Microbial communities (also called microbiomes) drive biogeochemical cycling, and are critical for human health and agriculture. A deeper understanding of microbiomes and their interaction with the environment is critical for both basic science and many applications such as sustainable agriculture, composting, and climate modeling.
Our primary source of information about natural microbiomes is DNA sequence data. This is because microbes are tiny and we can’t see them with the naked eye, but sampling them is (relatively) easy and sequencing their DNA is cheap and fast. Unfortunately, most of environmental genetic material is uncharacterized, and predicting ecologically meaningful phenotypes (traits) from genomes is hard even for well-characterized microbes. Therefore, the deluge of environmental genomic data produced by the advent of cheap sequencing is still underutilized. We develop combined experimental and machine-learning approaches to go beyond this genomic knowledge gap to allow robust and accurate mapping from microbiome genomic information to community trait configurations. Borrowing ideas from ecological, evolutionary and genetic theory (basically epistasis), we also develop the theory to translate these trait configurations to quantitative community function such as CO2 production rate.

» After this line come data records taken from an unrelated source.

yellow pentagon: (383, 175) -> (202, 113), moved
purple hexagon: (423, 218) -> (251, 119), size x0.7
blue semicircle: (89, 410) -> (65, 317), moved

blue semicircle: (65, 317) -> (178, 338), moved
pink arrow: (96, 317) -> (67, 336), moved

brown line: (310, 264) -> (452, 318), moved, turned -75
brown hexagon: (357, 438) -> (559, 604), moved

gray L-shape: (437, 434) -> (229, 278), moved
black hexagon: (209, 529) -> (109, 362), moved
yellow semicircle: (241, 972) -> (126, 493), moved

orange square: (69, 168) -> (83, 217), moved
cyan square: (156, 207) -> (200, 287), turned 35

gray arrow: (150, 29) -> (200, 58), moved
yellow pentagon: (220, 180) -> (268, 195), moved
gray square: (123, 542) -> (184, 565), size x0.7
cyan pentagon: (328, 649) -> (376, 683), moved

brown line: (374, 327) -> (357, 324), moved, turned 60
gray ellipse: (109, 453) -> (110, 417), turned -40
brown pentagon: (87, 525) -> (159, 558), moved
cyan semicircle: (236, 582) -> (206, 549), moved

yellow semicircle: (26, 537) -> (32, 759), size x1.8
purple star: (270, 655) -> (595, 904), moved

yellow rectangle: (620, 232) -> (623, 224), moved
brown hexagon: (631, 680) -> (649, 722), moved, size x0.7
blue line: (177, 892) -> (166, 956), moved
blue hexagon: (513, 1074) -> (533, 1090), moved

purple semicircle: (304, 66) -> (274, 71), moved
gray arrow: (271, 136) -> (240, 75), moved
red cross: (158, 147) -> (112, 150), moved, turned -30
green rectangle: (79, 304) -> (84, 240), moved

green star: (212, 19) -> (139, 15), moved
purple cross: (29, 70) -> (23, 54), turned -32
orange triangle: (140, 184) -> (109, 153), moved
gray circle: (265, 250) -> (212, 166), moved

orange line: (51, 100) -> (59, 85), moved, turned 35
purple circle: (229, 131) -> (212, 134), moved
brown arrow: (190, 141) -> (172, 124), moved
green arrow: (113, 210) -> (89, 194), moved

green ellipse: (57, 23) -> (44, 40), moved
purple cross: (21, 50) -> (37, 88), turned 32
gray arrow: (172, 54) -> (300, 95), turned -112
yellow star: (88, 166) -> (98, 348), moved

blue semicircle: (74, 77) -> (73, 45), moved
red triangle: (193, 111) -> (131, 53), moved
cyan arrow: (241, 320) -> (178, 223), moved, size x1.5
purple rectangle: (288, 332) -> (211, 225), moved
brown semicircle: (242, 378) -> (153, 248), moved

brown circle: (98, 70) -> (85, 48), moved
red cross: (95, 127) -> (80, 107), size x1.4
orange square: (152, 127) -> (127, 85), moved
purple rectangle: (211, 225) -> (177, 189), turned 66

Understanding the causes and consequences of genetic (co-)variation is a fundamental question in biology, and we pursue it happily in the lab and in the field. Our model system is the amazing tri-partite Variovorax-Arabidopsis-Microbiome interaction. Variovorax is a genetically tractable (i.e., we can do targeted genetic manipulations in its genome), highly prevalent soil bacterial genus that interacts strongly with plants and the surrounding microbiome. We study the consequence of genetic variation in Variovorax strains on plant growth as it interacts with different plant genotypes and microbiomes.